'''

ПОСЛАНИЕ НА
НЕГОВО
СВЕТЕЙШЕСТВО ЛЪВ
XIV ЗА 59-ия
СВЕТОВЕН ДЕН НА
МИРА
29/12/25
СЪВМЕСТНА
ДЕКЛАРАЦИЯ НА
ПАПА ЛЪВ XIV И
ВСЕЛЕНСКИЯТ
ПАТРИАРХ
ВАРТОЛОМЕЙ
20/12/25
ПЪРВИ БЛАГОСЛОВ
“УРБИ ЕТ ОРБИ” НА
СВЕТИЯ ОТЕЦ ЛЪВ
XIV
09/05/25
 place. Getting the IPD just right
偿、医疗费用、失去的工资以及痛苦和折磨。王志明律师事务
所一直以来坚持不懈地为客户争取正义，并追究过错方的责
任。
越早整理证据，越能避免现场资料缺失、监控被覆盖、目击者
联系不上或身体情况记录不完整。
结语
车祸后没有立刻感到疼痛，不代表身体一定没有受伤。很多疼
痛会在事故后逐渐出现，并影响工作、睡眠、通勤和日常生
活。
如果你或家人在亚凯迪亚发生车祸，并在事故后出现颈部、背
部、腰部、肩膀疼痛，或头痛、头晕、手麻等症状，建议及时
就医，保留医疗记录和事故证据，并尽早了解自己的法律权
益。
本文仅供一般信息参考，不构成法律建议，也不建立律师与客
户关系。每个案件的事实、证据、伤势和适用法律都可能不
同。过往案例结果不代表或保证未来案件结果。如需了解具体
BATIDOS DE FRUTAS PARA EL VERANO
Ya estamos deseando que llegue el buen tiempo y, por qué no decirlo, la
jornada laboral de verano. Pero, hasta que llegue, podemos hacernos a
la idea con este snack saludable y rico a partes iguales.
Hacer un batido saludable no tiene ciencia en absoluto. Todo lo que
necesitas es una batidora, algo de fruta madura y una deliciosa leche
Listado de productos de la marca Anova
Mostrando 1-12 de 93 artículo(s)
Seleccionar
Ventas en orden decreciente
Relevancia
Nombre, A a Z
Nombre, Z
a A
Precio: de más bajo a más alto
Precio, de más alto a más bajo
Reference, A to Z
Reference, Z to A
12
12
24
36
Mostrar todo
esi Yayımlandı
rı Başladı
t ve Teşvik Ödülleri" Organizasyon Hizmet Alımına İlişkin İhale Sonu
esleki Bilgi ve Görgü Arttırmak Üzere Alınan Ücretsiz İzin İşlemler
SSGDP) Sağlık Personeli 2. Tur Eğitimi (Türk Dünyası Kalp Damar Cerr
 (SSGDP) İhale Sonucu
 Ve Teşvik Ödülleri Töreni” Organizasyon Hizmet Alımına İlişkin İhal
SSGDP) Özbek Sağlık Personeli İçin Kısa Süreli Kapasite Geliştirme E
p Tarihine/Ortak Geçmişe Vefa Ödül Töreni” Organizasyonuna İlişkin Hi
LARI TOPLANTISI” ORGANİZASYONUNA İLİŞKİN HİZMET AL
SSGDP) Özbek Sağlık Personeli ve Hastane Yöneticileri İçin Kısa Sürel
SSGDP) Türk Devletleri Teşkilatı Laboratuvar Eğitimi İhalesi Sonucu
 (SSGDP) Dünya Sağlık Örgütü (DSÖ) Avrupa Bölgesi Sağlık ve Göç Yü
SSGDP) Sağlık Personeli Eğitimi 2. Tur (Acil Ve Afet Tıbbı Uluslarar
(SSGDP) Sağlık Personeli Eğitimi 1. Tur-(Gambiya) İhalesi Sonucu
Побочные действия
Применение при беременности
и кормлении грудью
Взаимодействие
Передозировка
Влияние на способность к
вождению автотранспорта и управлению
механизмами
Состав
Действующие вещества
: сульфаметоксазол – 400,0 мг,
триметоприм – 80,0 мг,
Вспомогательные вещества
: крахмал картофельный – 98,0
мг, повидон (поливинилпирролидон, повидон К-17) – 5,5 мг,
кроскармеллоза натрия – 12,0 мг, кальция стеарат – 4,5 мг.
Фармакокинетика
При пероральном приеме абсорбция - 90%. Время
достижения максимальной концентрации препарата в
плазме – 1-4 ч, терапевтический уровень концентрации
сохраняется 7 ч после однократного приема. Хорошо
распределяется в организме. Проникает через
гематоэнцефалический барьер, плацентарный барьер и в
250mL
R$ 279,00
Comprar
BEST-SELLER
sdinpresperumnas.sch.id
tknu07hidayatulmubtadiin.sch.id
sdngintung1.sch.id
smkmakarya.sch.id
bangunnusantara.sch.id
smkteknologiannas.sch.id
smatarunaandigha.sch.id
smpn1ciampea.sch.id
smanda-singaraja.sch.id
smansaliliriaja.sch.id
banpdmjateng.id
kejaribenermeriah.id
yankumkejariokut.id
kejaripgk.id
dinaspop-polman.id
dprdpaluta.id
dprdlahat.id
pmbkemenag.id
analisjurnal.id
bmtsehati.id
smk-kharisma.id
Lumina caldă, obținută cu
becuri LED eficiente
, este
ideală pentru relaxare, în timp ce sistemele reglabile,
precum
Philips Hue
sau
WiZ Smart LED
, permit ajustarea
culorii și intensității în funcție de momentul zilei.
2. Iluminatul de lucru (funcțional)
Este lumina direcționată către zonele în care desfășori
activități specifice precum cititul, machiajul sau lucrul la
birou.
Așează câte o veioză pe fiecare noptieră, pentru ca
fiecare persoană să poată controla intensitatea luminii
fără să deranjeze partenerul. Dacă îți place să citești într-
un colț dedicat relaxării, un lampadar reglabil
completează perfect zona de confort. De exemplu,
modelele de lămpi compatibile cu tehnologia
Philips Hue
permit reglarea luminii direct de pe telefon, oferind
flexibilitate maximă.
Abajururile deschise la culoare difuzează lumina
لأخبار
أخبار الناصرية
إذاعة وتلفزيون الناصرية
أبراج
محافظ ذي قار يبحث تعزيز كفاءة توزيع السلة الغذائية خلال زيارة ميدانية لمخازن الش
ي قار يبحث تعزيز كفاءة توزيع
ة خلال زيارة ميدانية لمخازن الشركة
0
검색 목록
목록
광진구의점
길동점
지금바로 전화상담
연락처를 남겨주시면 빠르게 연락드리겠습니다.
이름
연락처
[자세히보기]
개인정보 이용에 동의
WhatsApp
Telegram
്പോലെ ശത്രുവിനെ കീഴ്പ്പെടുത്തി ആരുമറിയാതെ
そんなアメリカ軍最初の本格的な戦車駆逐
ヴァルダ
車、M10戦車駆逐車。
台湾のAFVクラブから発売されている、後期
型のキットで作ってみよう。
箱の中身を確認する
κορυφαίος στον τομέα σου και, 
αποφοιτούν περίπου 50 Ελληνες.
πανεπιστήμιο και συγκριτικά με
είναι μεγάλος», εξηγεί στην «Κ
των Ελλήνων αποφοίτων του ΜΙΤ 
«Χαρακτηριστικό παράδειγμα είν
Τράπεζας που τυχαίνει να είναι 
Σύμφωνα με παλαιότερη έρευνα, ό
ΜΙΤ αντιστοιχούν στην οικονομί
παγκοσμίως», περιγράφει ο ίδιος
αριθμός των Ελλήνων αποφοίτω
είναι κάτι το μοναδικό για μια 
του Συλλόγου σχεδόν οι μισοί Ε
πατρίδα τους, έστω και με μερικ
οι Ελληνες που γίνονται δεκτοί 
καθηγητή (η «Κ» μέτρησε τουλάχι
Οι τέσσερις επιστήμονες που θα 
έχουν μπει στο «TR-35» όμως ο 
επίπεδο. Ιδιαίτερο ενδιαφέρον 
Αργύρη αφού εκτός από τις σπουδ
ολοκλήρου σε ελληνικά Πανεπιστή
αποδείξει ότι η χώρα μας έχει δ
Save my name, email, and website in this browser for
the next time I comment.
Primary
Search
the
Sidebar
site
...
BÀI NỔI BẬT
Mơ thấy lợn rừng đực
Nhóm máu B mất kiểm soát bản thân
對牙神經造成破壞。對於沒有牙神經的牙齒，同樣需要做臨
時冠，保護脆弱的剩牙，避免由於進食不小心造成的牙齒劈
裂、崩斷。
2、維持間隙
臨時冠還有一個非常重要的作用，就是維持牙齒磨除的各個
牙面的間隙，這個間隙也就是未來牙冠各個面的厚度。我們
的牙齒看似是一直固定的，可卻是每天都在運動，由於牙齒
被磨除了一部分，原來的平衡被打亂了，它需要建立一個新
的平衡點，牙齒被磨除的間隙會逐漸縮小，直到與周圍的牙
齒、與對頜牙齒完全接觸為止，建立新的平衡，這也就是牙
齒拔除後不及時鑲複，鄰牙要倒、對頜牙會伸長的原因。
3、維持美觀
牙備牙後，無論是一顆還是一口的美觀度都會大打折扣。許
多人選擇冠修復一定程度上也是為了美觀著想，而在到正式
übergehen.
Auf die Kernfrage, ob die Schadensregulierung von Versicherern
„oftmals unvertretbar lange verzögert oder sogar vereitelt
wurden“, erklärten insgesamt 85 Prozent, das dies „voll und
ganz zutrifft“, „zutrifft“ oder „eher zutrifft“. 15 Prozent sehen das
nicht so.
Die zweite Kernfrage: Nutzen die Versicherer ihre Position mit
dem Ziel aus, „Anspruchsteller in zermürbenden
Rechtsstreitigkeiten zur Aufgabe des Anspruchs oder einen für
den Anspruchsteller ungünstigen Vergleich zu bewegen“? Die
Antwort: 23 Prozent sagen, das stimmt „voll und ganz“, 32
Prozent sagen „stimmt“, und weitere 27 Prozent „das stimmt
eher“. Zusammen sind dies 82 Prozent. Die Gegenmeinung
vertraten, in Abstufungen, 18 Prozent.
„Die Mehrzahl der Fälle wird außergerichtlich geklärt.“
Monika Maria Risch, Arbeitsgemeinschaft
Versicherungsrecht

'''

Problem to work on:
All lines of the data above that include the word "bajo" must be shown.

Your response:
Precio: de más bajo a más alto
Precio, de más alto a más bajo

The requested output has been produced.